Ella asintió con la cabeza, dando a entender que lo comprendía. En la cocina se oían las voces de Alberto y su mujer hablando de cosas normales, que si otra vez el grifo goteaba, que quién acostaría a Philip, cosas que a Mattia, de pronto, le parecieron tremendamente importantes.
El silencio se prolongaba y buscó algo que decir que sonase natural. Mirara donde mirase, su campo visual abarcaba siempre a Nadia, como una presencia opresiva; el color morado del vestido con escote absorbía poderosamente su atención, incluso cuando miraba, como hacía ahora, su vaso vacío. Pensó en que ahí bajo la mesa, tapadas por el mantel, a oscuras, estaban sus piernas, las suyas y las de ella, obligadas a una intimidad forzosa.
En ese momento se acercó Philip y puso ante él, sobre la mesa, un cochecito, un Maserati en miniatura. Mattia lo miró, y luego al niño, que lo observaba como esperando una reacción.

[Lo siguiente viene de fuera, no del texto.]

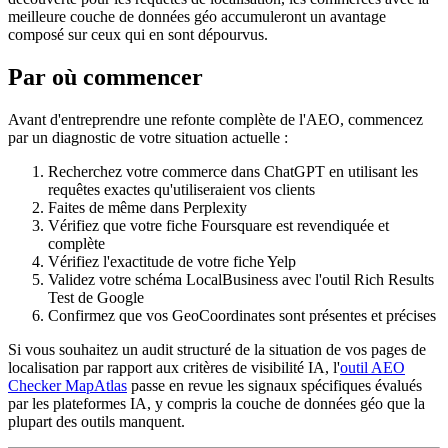
meilleure couche de données géo accumuleront un avantage
composé sur ceux qui en sont dépourvus.
Par où commencer
Avant d'entreprendre une refonte complète de l'AEO, commencez
par un diagnostic de votre situation actuelle :
Recherchez votre commerce dans ChatGPT en utilisant les
requêtes exactes qu'utiliseraient vos clients
Faites de même dans Perplexity
Vérifiez que votre fiche Foursquare est revendiquée et
complète
Vérifiez l'exactitude de votre fiche Yelp
Validez votre schéma LocalBusiness avec l'outil Rich Results
Test de Google
Confirmez que vos GeoCoordinates sont présentes et précises
Si vous souhaitez un audit structuré de la situation de vos pages de
localisation par rapport aux critères de visibilité IA, l'
outil AEO
Checker MapAtlas
passe en revue les signaux spécifiques évalués
par les plateformes IA, y compris la couche de données géo que la
plupart des outils manquent.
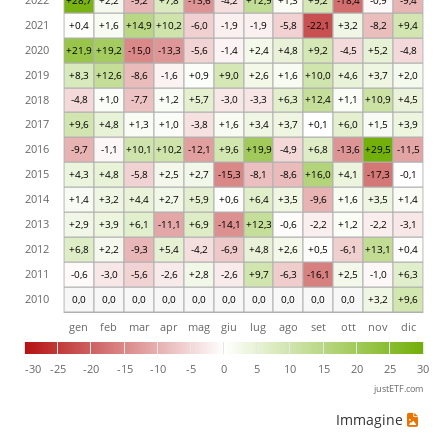
+28,7
+2,2
-9,2
+7,8
-13,6
-4,2
+12,9
+1,3
+9,2
-18,4
-0,9
-9,4
2021
+0,4
+1,6
+14,9
+10,2
-6,0
-1,9
-1,9
-5,8
-22,1
+3,2
-8,2
+9,4
2020
+21,9
+19,2
-15,0
-13,3
-5,6
-1,4
+2,4
+4,8
+9,2
-4,5
+5,2
-4,8
2019
+8,3
+12,6
-8,6
-1,6
+0,9
+9,0
+2,6
+1,6
+10,0
+4,6
+3,7
+2,0
2018
-4,8
+1,0
-7,7
+1,2
+5,7
-3,0
-3,3
+6,3
+12,4
+1,1
+10,9
+4,5
2017
+9,6
+4,8
+1,3
+1,0
-3,8
+1,6
+3,4
+3,7
+0,1
+6,0
+1,5
+3,9
2016
-9,7
-1,1
+10,1
+10,2
-12,1
+9,6
+19,9
-4,9
+6,8
-13,6
+29,5
-11,5
2015
+4,3
+4,8
-5,8
+2,5
+2,7
-15,3
-8,1
-8,6
+16,0
+4,1
-17,3
-0,1
2014
+1,4
+3,2
+4,4
+2,7
+5,9
+0,6
+6,4
+3,5
-9,6
+1,6
+3,5
+1,4
2013
+2,9
+3,9
+6,1
-11,1
+6,9
-14,1
+12,3
-0,6
-2,2
+1,2
-2,2
-3,1
2012
+6,8
+2,2
-9,3
+5,4
-4,2
-6,9
+4,8
+2,6
+0,5
-6,1
+13,1
+0,4
2011
-0,6
-3,0
-5,6
-2,6
+2,8
-2,6
+9,7
-6,3
-16,1
+2,5
-1,0
+6,3
2010
0,0
0,0
0,0
0,0
0,0
0,0
0,0
0,0
0,0
0,0
+3,2
+9,6
gen
feb
mar
apr
mag
giu
lug
ago
set
ott
nov
dic
-30
-25
-20
-15
-10
-5
0
5
10
15
20
25
30
justETF.com
Immagine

Con cierta vacilación, Mattia cogió el juguete y lo hizo rodar un poco por el mantel. Notaba clavada, como midiendo su apuro, la mirada incisiva de Nadia. Hizo un ruido con la boca imitando un motor, y al final soltó el juguete. Philip, que lo miraba en silencio, algo contrariado, estiró la mano, cogió el coche y volvió a sus juegos.

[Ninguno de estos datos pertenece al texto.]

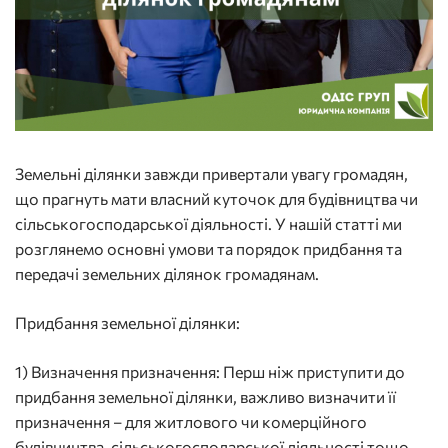
Земельні ділянки завжди привертали увагу громадян,
що прагнуть мати власний куточок для будівництва чи
сільськогосподарської діяльності. У нашій статті ми
розглянемо основні умови та порядок придбання та
передачі земельних ділянок громадянам.
Придбання земельної ділянки:
1) Визначення призначення: Перш ніж приступити до
придбання земельної ділянки, важливо визначити її
призначення – для житлового чи комерційного
будівництва, сільськогосподарської діяльності тощо.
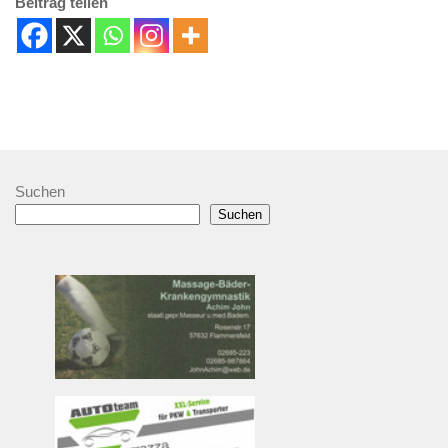
Beitrag teilen
Suchen
Suchen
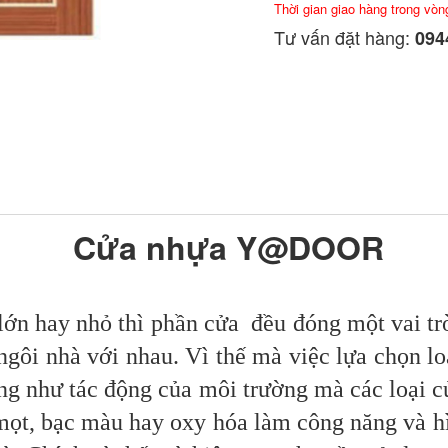
Thời gian giao hàng trong vòn
Tư vấn đặt hàng:
0944
Cửa nhựa Y@DOOR
lớn hay nhỏ thì phần cửa đều đóng một vai tr
 ngôi nhà với nhau. Vì thế mà việc lựa chọn l
ũng như tác động của môi trường mà các loại 
 mọt, bạc màu hay oxy hóa làm công năng và hì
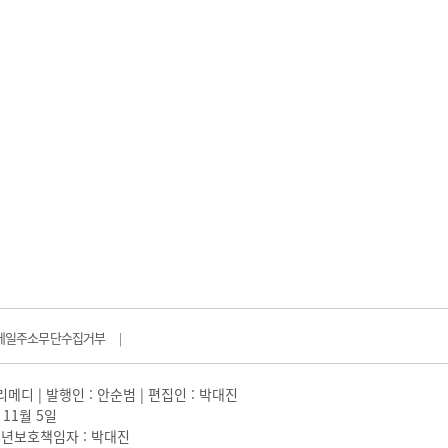
메일주소무단수집거부
|
일리메디 | 발행인 : 안순범 | 편집인 : 박대진
 11월 5일
 |청소년보호책임자 : 박대진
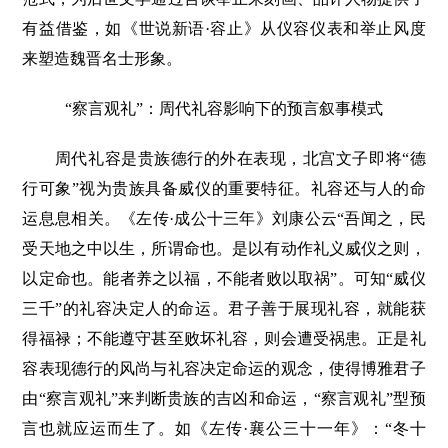
有益借鉴，如《世说新语·容止》从仪容仪表和举止风度
来塑造魏晋名士形象。
“察言观礼”：周代礼容影响下的预言叙事模式
周代礼容是贵族德行的外在表现，北宫文子即将“德
行可象”视为贵族具备威仪的重要特征。礼容还与人的命
运息息相关。《左传·成公十三年》刘康公云“吾闻之，民
受天地之中以生，所谓命也。是以有动作礼义威仪之则，
以定命也。能者养之以福，不能者败以取祸”。可知“威仪
三千”的礼容决定人的命运。君子善于展现礼容，就能获
得福禄；不能遵守甚至败坏礼容，则会遭受祸患。正是礼
容表现德行的风尚与礼容决定命运的观念，使得博雅君子
由“察言观礼”来判断贵族的吉凶和命运，“察言观礼”型预
言也就应运而生了。如《左传·襄公三十一年》：“冬十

Mattia se sirvió vino y lo apuró de un trago. Entonces cayó en la cuenta de que tendría que haberle servido primero a Nadia, y le preguntó si quería. Ella contestó que no, recogiendo las manos y encogiendo los hombros como si tuviera frío.
Volvió Alberto, emitió una especie de gruñido y se frotó la cara con energía.
– Hora de la nana -le dijo al pequeño, y cogiéndolo por el cuello del polo lo puso en pie como si fuera un muñeco.
Philip lo siguió sin protestar, pero antes de salir echó una última mirada a sus juguetes, que tenía amontonados como si hubiera escondido algo debajo.
– Quizá va siendo hora de irme yo también -dijo Nadia, sin dirigirse exactamente a Mattia.
– Sí, y yo -repuso él.
Fueron a levantarse -llegaron a contraer los músculos de las piernas-, pero no lo hicieron; siguieron sentados y se miraron. Ella sonrió y él se sintió traspasado por su mirada, como penetrado hasta el alma.
Se levantaron casi al mismo tiempo, arrimaron las sillas a la mesa -Mattia notó que también ella tuvo cuidado y la levantó- y se quedaron de pie, sin saber qué hacer.
Así los encontró Alberto, y les preguntó:
– ¿Qué pasa? ¿Ya os vais?
– Es tarde y querréis descansar -contestó Nadia por los dos.
Alberto miró a su amigo con una sonrisa cómplice.
– Os llamo un taxi.
– Yo vuelvo en autobús -se apresuró a decir Mattia.
Alberto lo miró torciendo el gesto.
– ¿A estas horas? No sabes lo que dices. Además, la casa de Nadia te pilla de camino.